When children are stressed by the stress of others
Empathy is our ability to share and understand the emotions of others.
Most experts agree that there are at least two types of empathy; a more emotional (or “affective”) type and a more cognitive type. Affective empathy refers to experience the emotional state of others and cognitive empathy means agreement the emotional state of others.
These two processes usually happen together when we empathize.
Our capacity for empathy is vital for good social functioning. Research has found associations between increased empathic tendencies and increased selflessness.
However, engaging in certain types of empathy in different situations can carry various risks for the empathizer or those around him. For example, burnout (often referred to as empathic burnout) among professionals like nurses or counselors can mean that patients are not receiving the best care.
For many researchers, empathy is of interest in mental health, as empathic ability is often impaired in a range of disorders, including autism spectrum disorders, narcissism, as well as anxiety and depression.
THE LINKS BETWEEN EMPATHY AND MENTAL HEALTH
Research has already shown that people who experience high levels of “empathic distress” – that is, who become anxious while sharing negative feelings with others – may experience higher symptoms of depression.
On the other hand, low levels of “cognitive empathy” (or difficulty understanding the feelings of others) are also associated with depression and anxiety.
But a major gap in our knowledge is whether these relationships exist in children.
Despite a lower prevalence of anxiety and depressive disorders in children, about 30 percent of children in the community may experience at least one episode of “internalizing” difficulties, which means they exhibit symptoms of anxiety and of depression.
The onset of these symptoms in childhood increases the risk and severity of disorders in adolescence and adulthood, and relapses and recurrences are common in young people, even after receiving treatment.
We know that intervening early is essential for successful mental health outcomes.
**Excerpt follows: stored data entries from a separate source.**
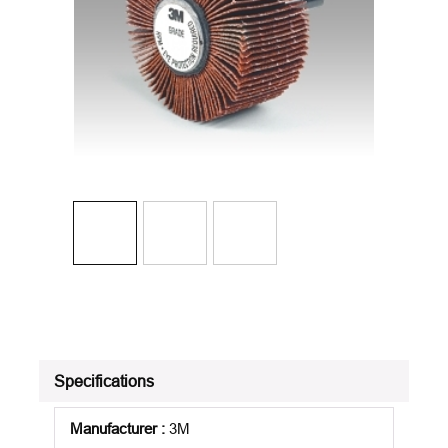
Specifications
Manufacturer
:
3M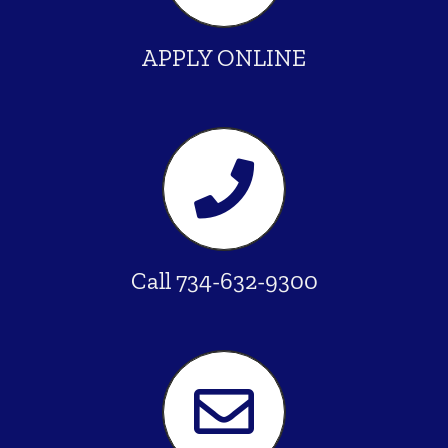
APPLY ONLINE
Call 734-632-9300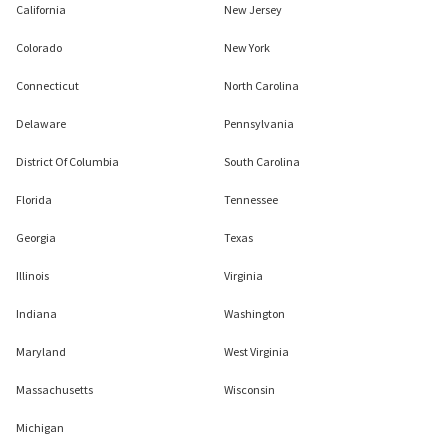
California
New Jersey
Colorado
New York
Connecticut
North Carolina
Delaware
Pennsylvania
District Of Columbia
South Carolina
Florida
Tennessee
Georgia
Texas
Illinois
Virginia
Indiana
Washington
Maryland
West Virginia
Massachusetts
Wisconsin
Michigan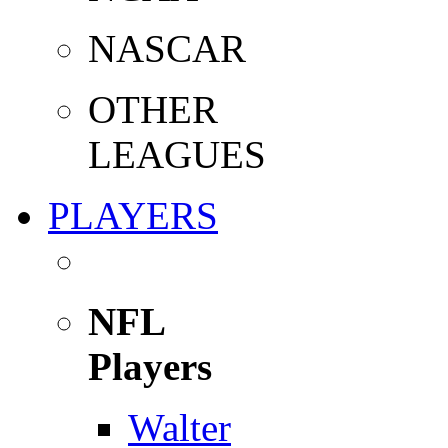
NASCAR
OTHER
LEAGUES
PLAYERS
NFL
Players
Walter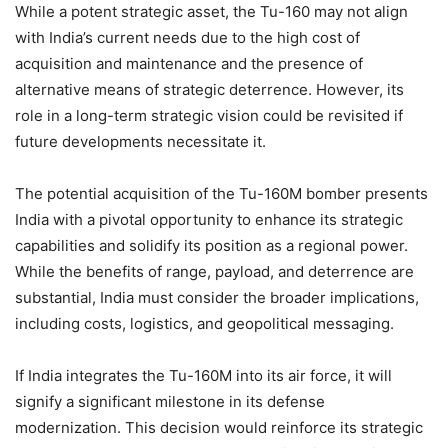
While a potent strategic asset, the Tu-160 may not align
with India’s current needs due to the high cost of
acquisition and maintenance and the presence of
alternative means of strategic deterrence. However, its
role in a long-term strategic vision could be revisited if
future developments necessitate it.
The potential acquisition of the Tu-160M bomber presents
India with a pivotal opportunity to enhance its strategic
capabilities and solidify its position as a regional power.
While the benefits of range, payload, and deterrence are
substantial, India must consider the broader implications,
including costs, logistics, and geopolitical messaging.
If India integrates the Tu-160M into its air force, it will
signify a significant milestone in its defense
modernization. This decision would reinforce its strategic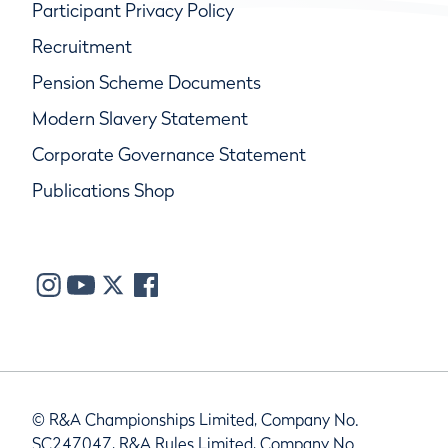
Participant Privacy Policy
Recruitment
Pension Scheme Documents
Modern Slavery Statement
Corporate Governance Statement
Publications Shop
© R&A Championships Limited, Company No.
SC247047, R&A Rules Limited, Company No.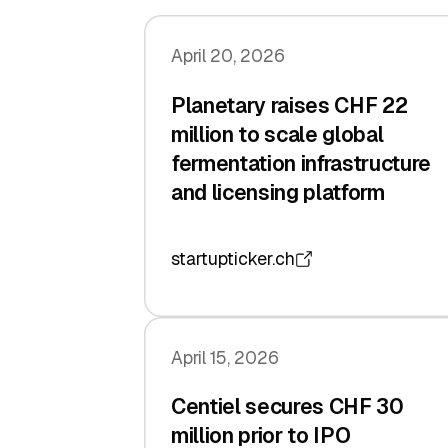
April 20, 2026
Planetary raises CHF 22
million to scale global
fermentation infrastructure
and licensing platform
startupticker.ch
April 15, 2026
Centiel secures CHF 30
million prior to IPO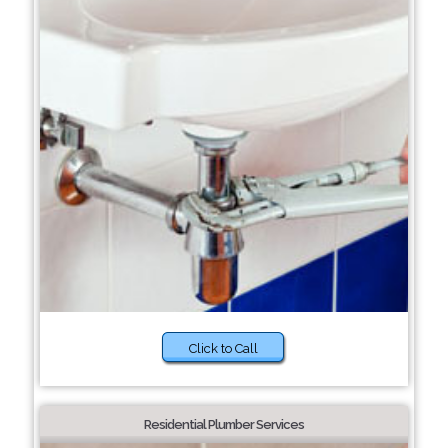
Click to Call
Residential Plumber Services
And by understanding the links between these symptoms and other key socio-emotional traits, we can open up new areas for early detection or intervention.
SHARE OTHERS ‘FEELINGS STRONGLY
In our study, we asked 127 9- and 10-year-old children to complete assessments of their cognitive and emotional empathic abilities, as well as their anxiety and depressive symptoms.
The children assessed their own empathic abilities and tendencies. For example, can they easily tell how other people are feeling? Or when a friend feels sad, does he or she start to feel sad too?
Children who have indicated that they share and were distressed feelings of others (referred to as “emotional sharing” and “empathic distress,” respectively, were also more likely to have high anxiety – especially social anxiety – and depressive symptoms.
When we talk about high anxiety and depressive symptoms in children, we mean symptoms like feeling sad most often, having negative self-esteem, physical symptoms (things like changes in diet or sleep ), difficulties with school or friends, as well as having worries or fears that bother the child a lot and prevent him from engaging in activities he would like to do.
Researchers are still not sure exactly why emotional or affective empathy is linked to anxiety and depressive symptoms, but they have a few ideas.
It can be related to two related concepts known as “emotional reactivity” and “regulation of emotions”.
Children who are more responsive to emotional states – both their own and others – may be more likely to report both higher levels of emotional empathy and high levels of anxiety and depressive symptoms.
Another possibility is that some children may experience more empathic distress if their ability to regulate emotions is not well developed.
A high capacity for empathy has been described as a ‘risky force’, meaning that it is not detrimental on its own, but when combined with other potential factors and traits, it can become a risk factor for anxiety and subsequent depressive symptoms. But more research is needed to find out what these other factors are and how they interact.
COGNITIVE EMPATHY NOT LIKELY LINKED TO DEPRESSION AND ANXIETY IN CHILDREN
Contrary to what has been observed in adults, the ability of children to understand the feelings of others (called “cognitive empathy”) were not related to their own mental health.
It seems that in children the relationship between the emotional components of empathy and mental health already exists, but the relationship between the cognitive aspect of empathy and mental health has yet to develop.
Children are able to share the emotions of others from a young age – even babies will cry when they hear others cry – but they take longer to develop the ability to understand what others are feeling.
These abilities continue to develop throughout childhood and even into adolescence, so it is possible that the relationships between cognitive empathy and depression or anxiety do not appear until later in development. of a child.
EMPATHY ASSOCIATIONS DISCUSSED
These findings can help us better understand aspects of a child’s social and emotional experience.
We don’t yet know whether depression and anxiety change the way we empathize, or whether sensing other people’s feelings intensely can make us more vulnerable to mental health issues.
Examining how these relationships change over time will help us determine if and how empathic abilities create a risk for the development of mental health problems.
And this, in turn, will facilitate the development of new types of empathy-based treatments.